16/02/01 – À nouveau plus rien à manger. Heureusement nos voisins partagent leur repas avec nous. Ils ont la générosité des peuples courageux.

L’eau commence à envahir dangereusement l’étage du dessous. Un bouillon de déchets « en pagaille » comme ils disent (épluchures de légumes, pelures d’orange, crottes de moutons…). À tour de rôle, les passagers écopent en continu. À notre étage, les hommes sont couchés, les femmes à genoux. Certaines ont les yeux mi-clos. À quoi rêvent-elles ? Un bébé dort à poings fermés sur le dos de sa maman. Une femme très pauvre dort entre les toilettes et les bagages. Elle était transie de froid dans son fin boubou. Une passagère lui a prêté une couverture ce matin. La radio à l’arrière de la pinasse diffuse de la musique malinké, des notes de Blues décharnées. J’écoute l’orchestre étirer le même air depuis près d’une heure. La cadence hypnotisante soutient une mélopée inlassable. La musique malinké est à la fois obsédante et envoûtante.

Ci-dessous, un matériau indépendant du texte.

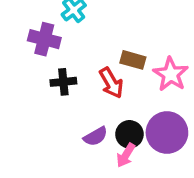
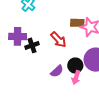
purple cross: (44, 39) -> (18, 36), moved
brown rectangle: (133, 60) -> (77, 23), moved

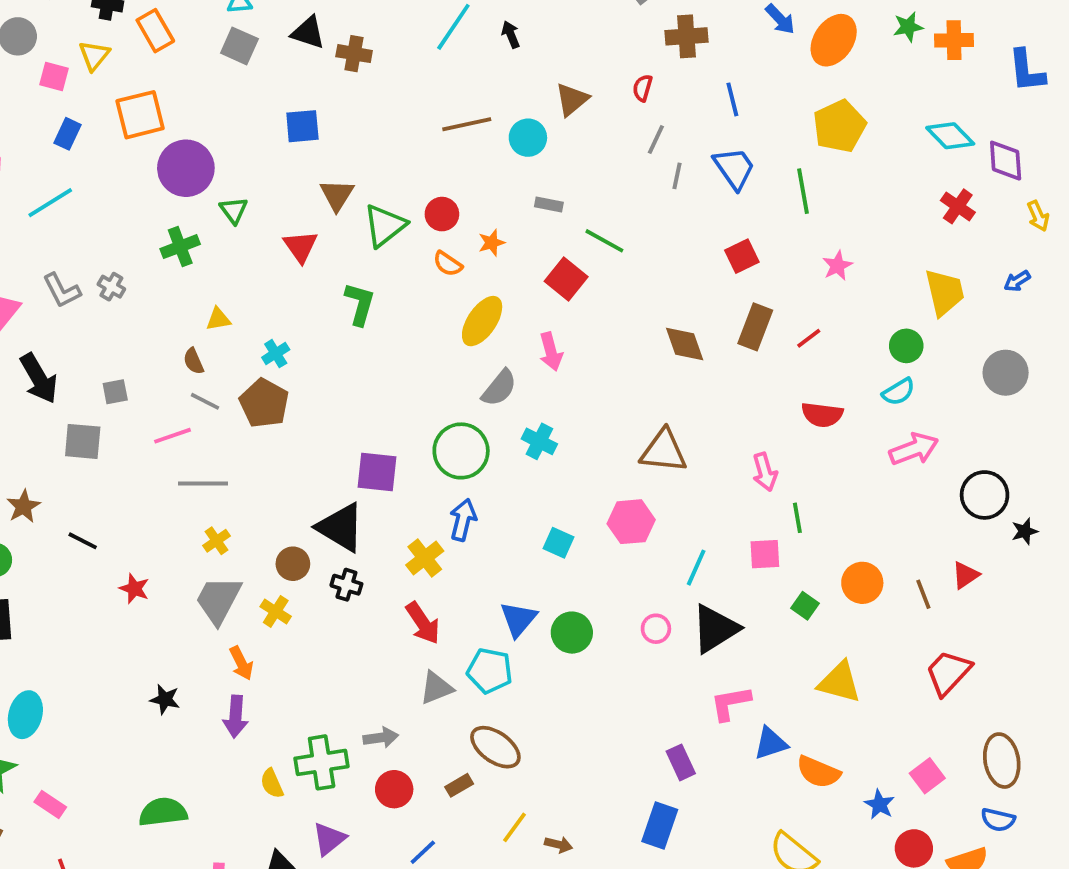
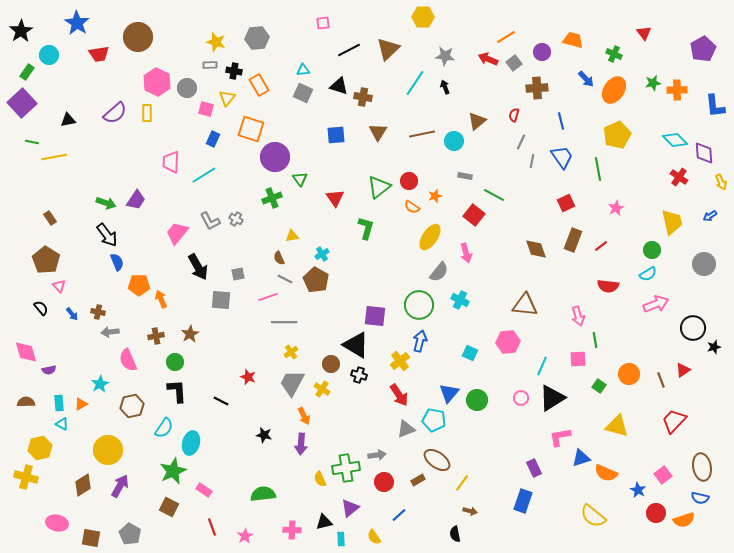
orange square: (140, 115) -> (251, 129), turned 32
brown triangle: (337, 195) -> (378, 132), moved
black line: (83, 541) -> (221, 401), moved
yellow line: (515, 827) -> (462, 483), moved

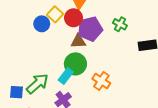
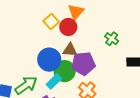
blue circle: (42, 24) -> (49, 60), moved, size x1.5
purple pentagon: (90, 29) -> (83, 64), moved

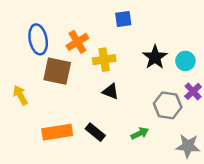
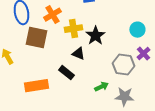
black star: (155, 57) -> (95, 36), moved
black rectangle: (95, 132) -> (66, 73), moved
gray star: (188, 146) -> (124, 97), moved

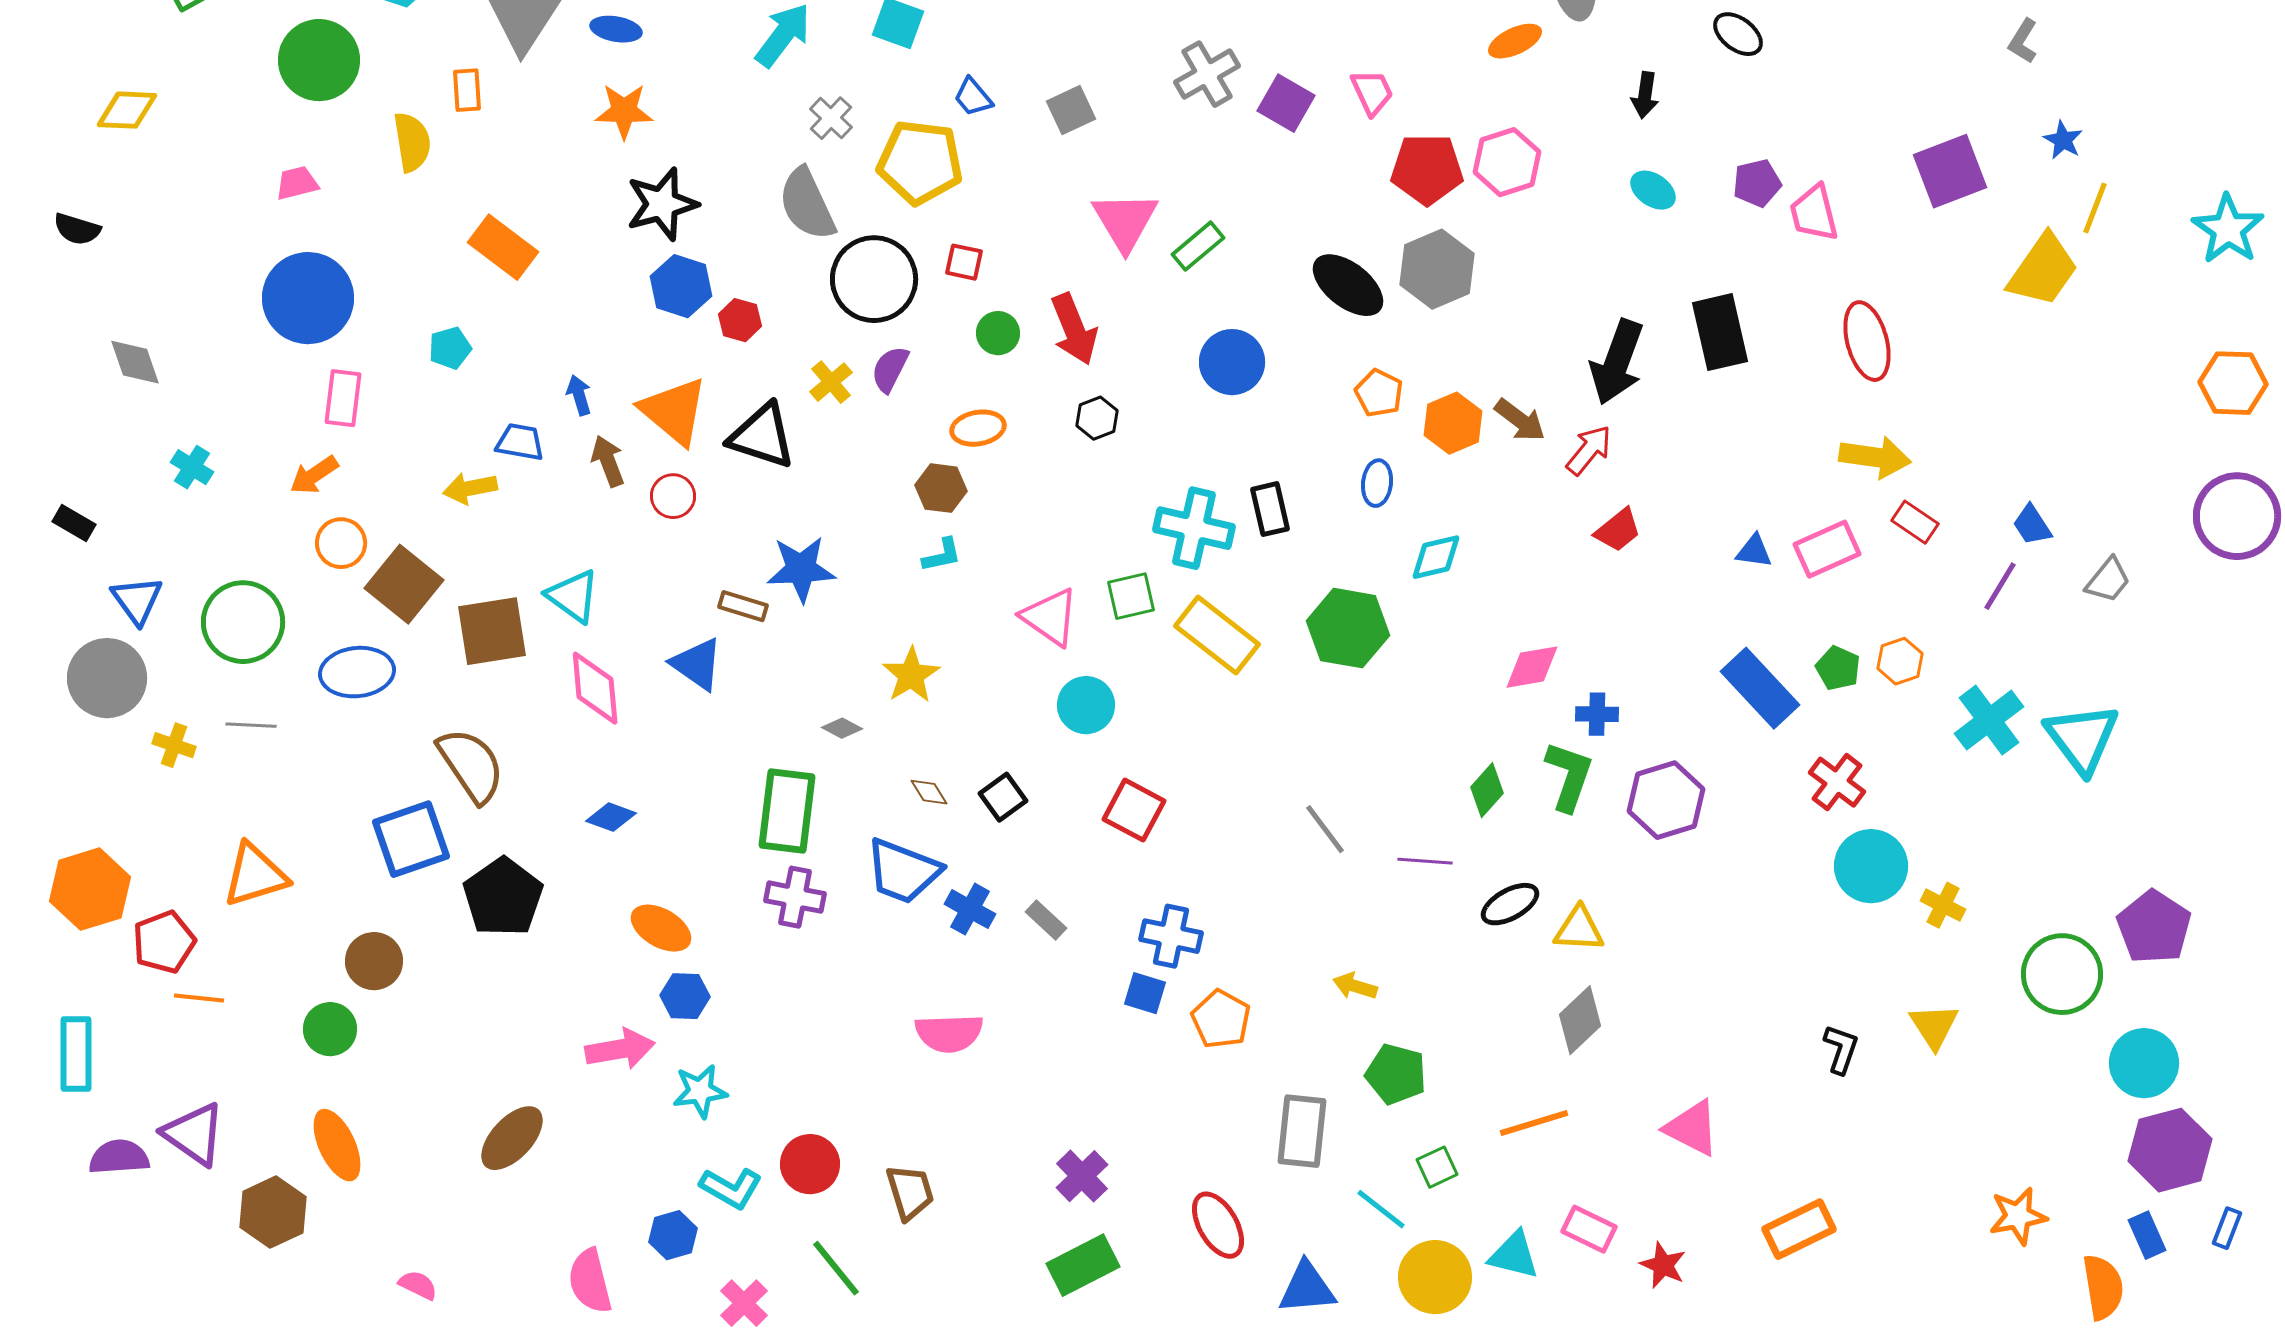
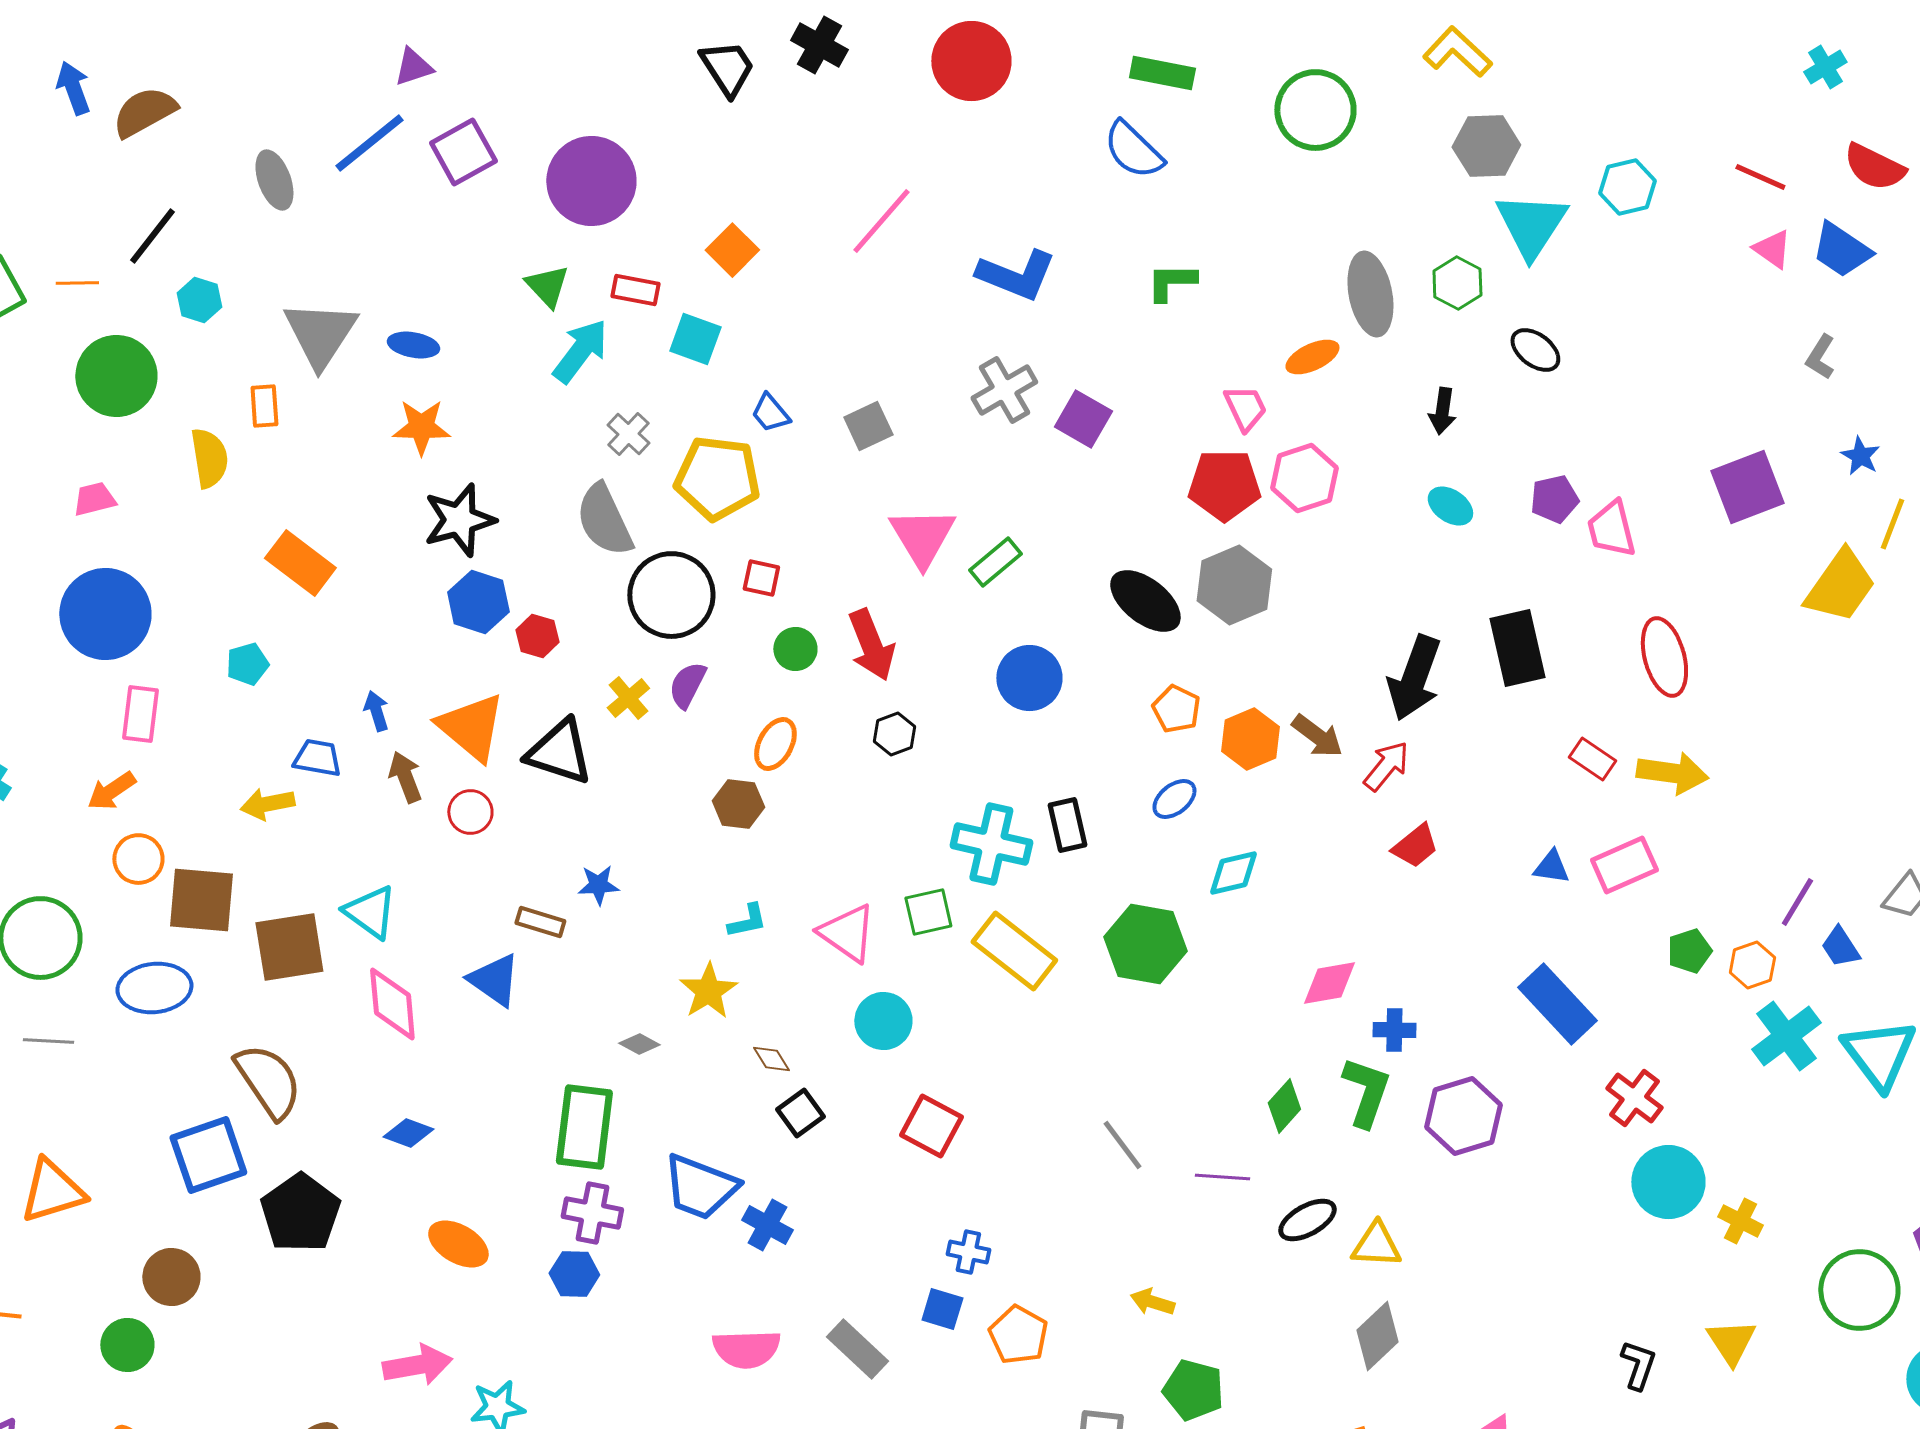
pink trapezoid: (1372, 92) -> (1245, 408), moved
orange ellipse: (978, 428) -> (775, 744), turned -52
blue ellipse: (1377, 483) -> (1174, 799), turned 45
red rectangle: (1915, 522) -> (1592, 759), moved
blue trapezoid: (2032, 525) -> (1840, 947), moved
cyan L-shape: (942, 555) -> (747, 921), moved
blue star: (801, 569) -> (598, 885), size x0.6
brown square: (404, 584) -> (201, 900), turned -34
orange hexagon: (1900, 661) -> (1752, 965), moved
green pentagon: (1838, 668) -> (1689, 951), moved, turned 30
brown diamond: (929, 792) -> (771, 1059), moved
gray rectangle: (1046, 920) -> (857, 1349), moved, size x1.5
blue cross: (1171, 936) -> (968, 1252), size x0.7
blue hexagon: (685, 996) -> (574, 1274), moved

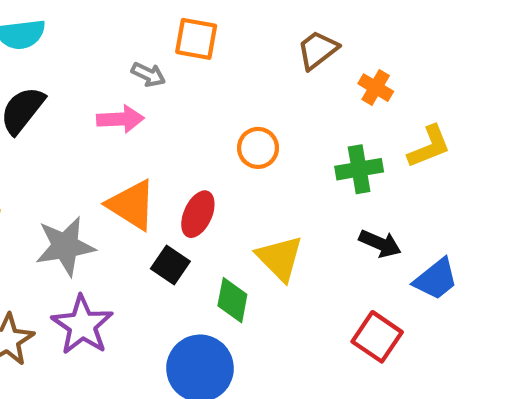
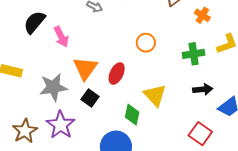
pink arrow: (120, 119) -> (61, 37), moved, turned 65
orange triangle: (132, 205) -> (85, 68), turned 32
black arrow: (380, 244) -> (203, 89), turned -30
black square: (170, 265) -> (90, 98), moved

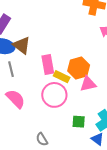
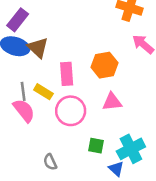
orange hexagon: (79, 68) -> (105, 65), moved
gray line: (11, 69) -> (23, 91), moved
yellow rectangle: (62, 77) -> (43, 92), moved

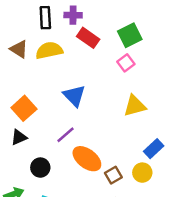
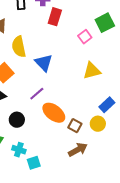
green square: (130, 35) -> (105, 23), moved
red rectangle: (88, 38) -> (55, 17), turned 72
yellow semicircle: (49, 50) -> (19, 47), moved, turned -90
brown square: (113, 175) -> (75, 126), turned -32

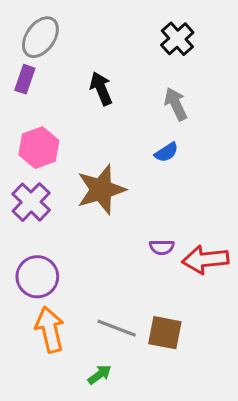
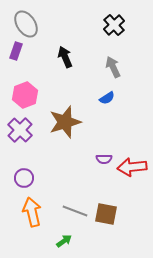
gray ellipse: (40, 37) -> (26, 24), turned -68
purple circle: (37, 277) -> (24, 178), size x0.7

Odeurs fétides sur la pinasse, manque de place, vent frais, dos en compote, faim constante, lente inanition… Bah ! Des broutilles ! Tu es peut-être déjà mort, va savoir. La rive s’éloigne et toi tu traverses gaiement le Styx sur une pinasse ivre.

Belle forêt de peupliers le long du cours d’eau, puis on s’enfonce dans les terres et le paysage change brutalement : il n’y a plus que du sable et des acacias. Et là-bas ? Là-bas c’est Tombouctou ! Enfin nous atteignons Tombouctou ! Ça y est, on arrive au bord du monde, le lieu dont on rêvait depuis si longtemps. On débarque avec empressement. Soleil blanc. Rues envahies par les sables comme sur les photos qu’on a scrutées tant de fois. Il fait très frais. L’endroit est venteux. Je me plais à imaginer que Tombouctou est notre véritable point de départ vers l’ailleurs. Baigné dans une blancheur irréelle, je scrute le ciel blond à l’horizon. Des silhouettes effilées, et quelques touffes d’herbes calcinées. Hommes à la démarche lente et droite. Femmes voilées, femmes touaregs enveloppées de noir. Noblesse fascinante de leur allure. Le sable soulevé par le vent fouette le visage. C’est lui qui fait avancer le désert et étouffe lentement la ville. J’écoute son sifflement dans les branches d’acacia. Bien sûr on a toujours aussi faim mais c’est la sensation exaltante d’être allé aussi loin qui domine. Après avoir déposé nos lourds sacs à dos, on file au bar-restaurant à deux pas. Le Run on de Moby tourne sur la platine quand on entre. On déguste un copieux zamè viande. La satiété nous apporte une légère ivresse. Je suis parfaitement heureux. Je songe à tout ce que je dois à certains écrivains : Bouvier, Cendrars, Rimbaud, Kerouac, Burroughs, London, Hemingway, les deux frères Rolin et quelques autres. Moi aussi j’ai voulu me créer un bout de légende en venant jusqu’ici. Je dégote un album de Tom Waits à côté de la chaîne hi-fi. Closing Time. On écoute « stars beginning to fade ». Un chaton couleur sable se love entre mes cuisses. Je regarde les Touaregs enveloppés de bleu-turquin aller et venir dans le resto. La voix brute de décoffrage de Tom Waits prolonge ma rêverie. « … I’m afraid falling love to you… » La petite boule de poils s’allonge sur le dos et s’endort les pattes en l’air.